Mullens has thrown six interceptions in just four appearances for Minnesota this season, all six coming in his two starts. Dobbs, meanwhile, was the talk of the NFL in his first two weeks in Minnesota.
After Cousins’ injury in Week 8, the Vikings front office traded a sixth-round pick to Arizona for Dobbs at the trade deadline. Three days after arriving in Minnesota, Dobbs was forced into action after Hall suffered a concussion on the second drive of the team’s Week 9 game in Atlanta. With little knowledge of the team’s playbook Dobbs went 20 for 30 for 158 yards and two touchdowns, scrambling for another 66 yards and a touchdown en route to a 31-28 win.
A week later Dobbs was lights out in a 27-19 win over New Orleans, throwing for 268 yards and a touchdown while rushing for 44 yards and a touchdown. In the following three weeks the Vikings would go 1-2 with Dobbs throwing five interceptions and fumbling three times.

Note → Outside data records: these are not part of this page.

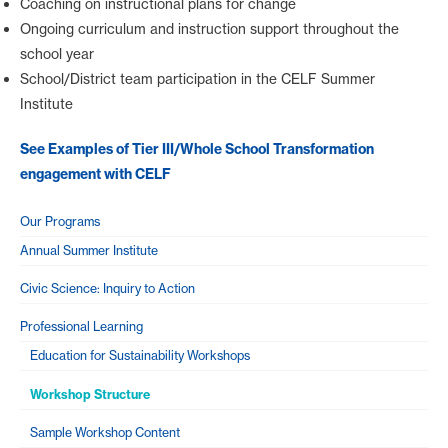
Coaching on instructional plans for change
Ongoing curriculum and instruction support throughout the
school year
School/District team participation in the CELF Summer
Institute
See Examples of Tier III/Whole School Transformation
engagement with CELF
Our Programs
Annual Summer Institute
Civic Science: Inquiry to Action
Professional Learning
Education for Sustainability Workshops
Workshop Structure
Sample Workshop Content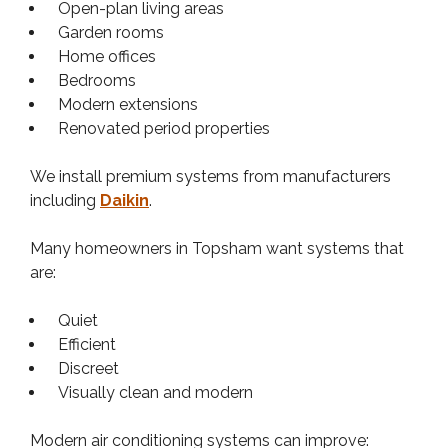
Open-plan living areas
Garden rooms
Home offices
Bedrooms
Modern extensions
Renovated period properties
We install premium systems from manufacturers
including
Daikin
.
Many homeowners in Topsham want systems that
are:
Quiet
Efficient
Discreet
Visually clean and modern
Modern air conditioning systems can improve: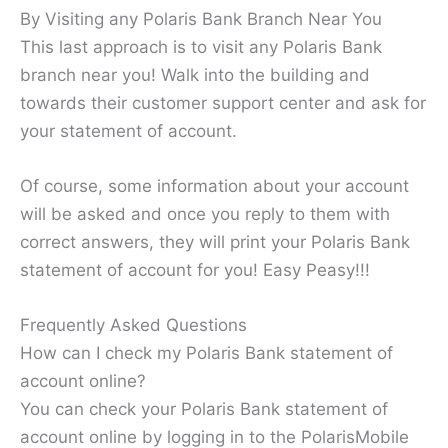
By Visiting any Polaris Bank Branch Near You
This last approach is to visit any Polaris Bank
branch near you! Walk into the building and
towards their customer support center and ask for
your statement of account.
Of course, some information about your account
will be asked and once you reply to them with
correct answers, they will print your Polaris Bank
statement of account for you! Easy Peasy!!!
Frequently Asked Questions
How can I check my Polaris Bank statement of
account online?
You can check your Polaris Bank statement of
account online by logging in to the PolarisMobile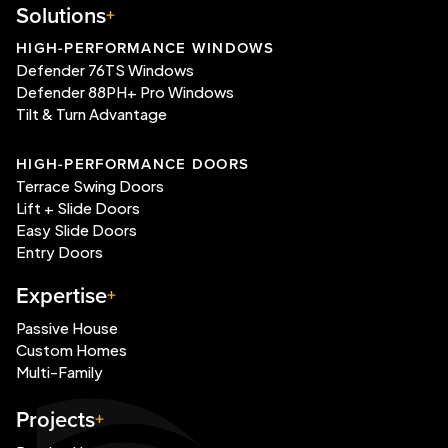
Solutions
HIGH-PERFORMANCE WINDOWS
Defender 76TS Windows
Defender 88PH+ Pro Windows
Tilt & Turn Advantage
HIGH-PERFORMANCE DOORS
Terrace Swing Doors
Lift + Slide Doors
Easy Slide Doors
Entry Doors
Expertise
Passive House
Custom Homes
Multi-Family
Projects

While the replacement quarterbacks have had their share of struggles it’s not entirely fair to place all of the blame on them. All season long the Vikings have struggled to get their running game going. Minnesota has the 27th ranked rushing attack. Coller pointed out the Vikings have also had a “miserable” screen game, even with Cousins running the show.
Screen Game Stats (per PFF)
- Kirk Cousins – 26/33 188 yards, 1 touchdown 66.9 passing grade (85.1 overall passing grade)
- Josh Dobbs – 11/13 35 yards 0 touchdowns 67.9 passing grade (68.8 overall passing grade)
- Nick Mullens – 5/7 28 yards 0 touchdowns 59.2 passing grade (55.4 overall passing grade)
- Jaren Hall – 2/2 3 yards 0 touchdowns 61.9 passing grade (64.4 overall passing grade)
“[The screen game] is one thing you can [use to] help out backup quarterbacks,” Coller explained. “A little bit of quick game. We saw even the Green Bay Packers getting some bubble screens that turned into seven-, eight-, nine-yard plays that the Vikings have not really used. They’ve tried to push the ball downfield or they’ve tried to use downfield routes to clear out underneath. The quarterbacks have just not been able to find it or in Nick Mullens’ case they just went for the deep route every single time against the Detroit Lions.
“Seeing that Josh Dobbs and Nick Mullens didn’t perform any differently at all here than anywhere else, it’s hard for me to point the finger at the head coach and say, ‘You don’t know what you’re doing.’ Now I will say that they probably asked too much of Jaren Hall. Ty Chandler was running pretty well against the Packers.”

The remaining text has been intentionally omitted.